Es tan fácil centrarte en el defecto y quedarte ahí a vivir un rato, incómoda en tu intolerancia, pero tan acostumbrada que cualquier otra cosa resulta inimaginable. Cuando llegas ahí probablemente ya es demasiado tarde, excepto quizás por aquellas parejas que se siguen amando porque en el fondo aman al otro también con sus oscuridades.
La famosa antropóloga canadiense Helen Fisher lleva más de 30 años estudiando el amor romántico, y según su teoría, este no dura más de tres años. Lo natural, dice, es la monogamia sucesiva. Formar una relación, criar a un hijo hasta que pueda valerse por sí mismo y buscar una nueva pareja. "Esa fue la norma durante millones de años, porque el ser humano tiene un tremendo deseo de emparejarse y una cierta tendencia a divorciarse y reemparejarse", asegura.
Pasa que, sobre todo en estos tiempos líquidos y vertiginosos, los hombres y las mujeres queremos una vida de verdad. Queremos amor y ternura y lujuria y montañas rusas de emociones. No queremos matrimonios que terminan siendo acuerdos fraternales por el bien de la familia ni mucho menos parejas que se acostumbran a vivir en guerra. Queremos el derecho a respirar aire fresco y a nunca ser demasiado viejos para enamorarnos. Tenemos ese derecho. Por supuesto que podemos equivocarnos al escoger o simplemente el camino que tomó el vínculo se alejó demasiado de quien sientes que eres hoy. Pero no debería haber liviandad en la decisión de desechar lo que construiste.

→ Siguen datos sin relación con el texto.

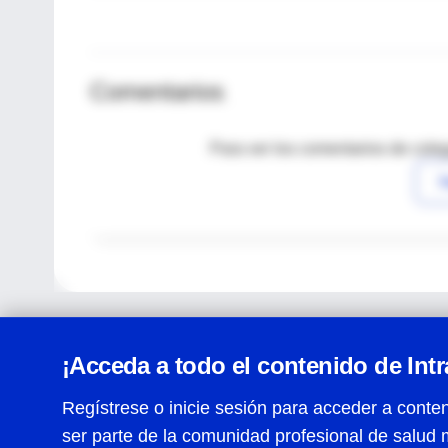
Comentarios
Para ver los comentarios de coleg
I
¡Acceda a todo el contenido de Int
Regístrese o inicie sesión para acceder a conten
ser parte de la comunidad profesional de salud 
Centro de Ayuda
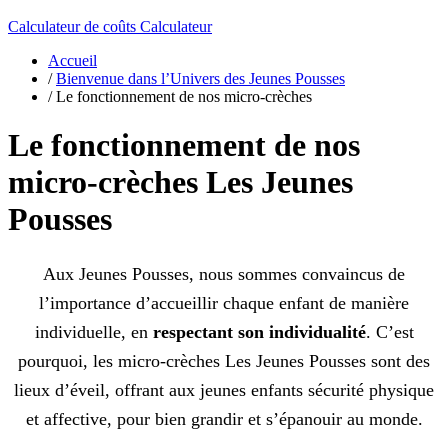
Calculateur de coûts
Calculateur
Accueil
/
Bienvenue dans l’Univers des Jeunes Pousses
/
Le fonctionnement de nos micro-crèches
Le fonctionnement de nos
micro-crèches Les Jeunes
Pousses
Aux Jeunes Pousses, nous sommes convaincus de
l’importance d’accueillir chaque enfant de manière
individuelle, en
respectant son individualité
. C’est
pourquoi, les micro-crèches Les Jeunes Pousses sont des
lieux d’éveil, offrant aux jeunes enfants sécurité physique
et affective, pour bien grandir et s’épanouir au monde.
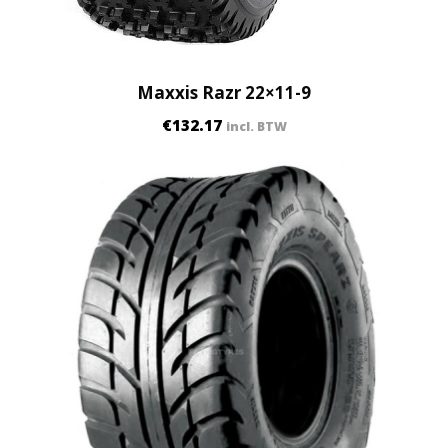
Maxxis Razr 22×11-9
€
132.17
incl. BTW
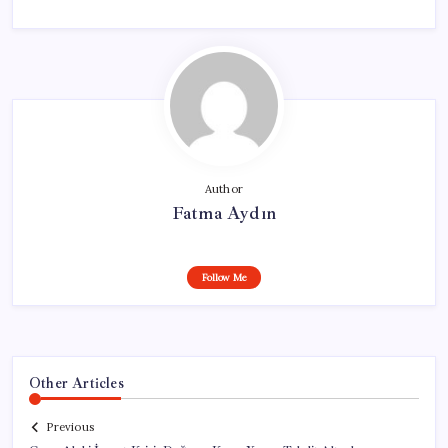
Author
Fatma Aydın
Follow Me
Other Articles
Previous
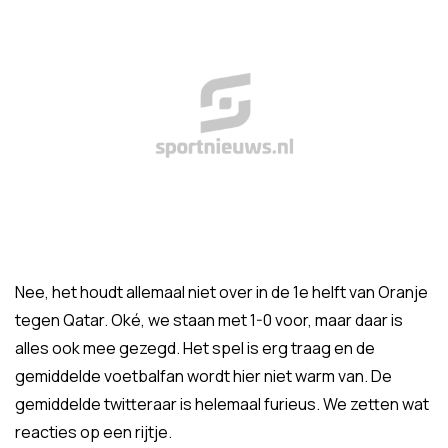
Nee, het houdt allemaal niet over in de 1e helft van Oranje
tegen Qatar. Oké, we staan met 1-0 voor, maar daar is
alles ook mee gezegd. Het spel is erg traag en de
gemiddelde voetbalfan wordt hier niet warm van. De
gemiddelde twitteraar is helemaal furieus. We zetten wat
reacties op een rijtje.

Solía pensar que el ser humano no nace para ser monógamo y que lo demás era un cuento de hadas. Pero con el tiempo, o quizás con la experiencia del amor en equilibrio, me he transformado en creyente. Digamos que quiero creer en el amor y las Helen Fisher me tienen sin cuidado. Y me gusta pensar en ese amor de viejos que ya no se vuelven locos el uno por el otro pero que siguen sintiéndose orgullosos y seguros y a gusto juntos, en la vida lenta de los últimos años. Una paz compartida que se ganaron, que es un premio a décadas de insistencia. Puede sonar pragmático y conservador, pero de muchas maneras formar una pareja es empezar un emprendimiento e implica asumir responsabilidad. Para que funcione hay algunas cosas que uno debe estar dispuesto a hacer y que van más allá de la compatibilidad o la atracción o el romanticismo. Una es poner energía en el amor, estar atento, pensarse uno mismo en pareja, además de familia e individuo, e invertir tiempo y espacio en hacer cosas juntos, en hablar de los sentimientos, en erotizar, cosas que con los años van perdiendo el atractivo de la novedad y la sorpresa. La otra es tratar de ser mejor persona, siempre, porque en la medida en que te conoces y te amas y le muestras al otro lo mejor de ti, eres capaz de dar y aprendes a recibir.
Al final, el amor duradero es un asunto de dar y recibir en equilibrio. Leí en algún lado -lamento no recordar dónde ni quién lo dijo- que el mundo se divide entre los que tienden en mayor medida a dar y los que son más dados a recibir. Y cuando en una pareja se juntan dos dadivosos, las probabilidades de que construyan un vínculo sólido y bello y duradero son altísimas.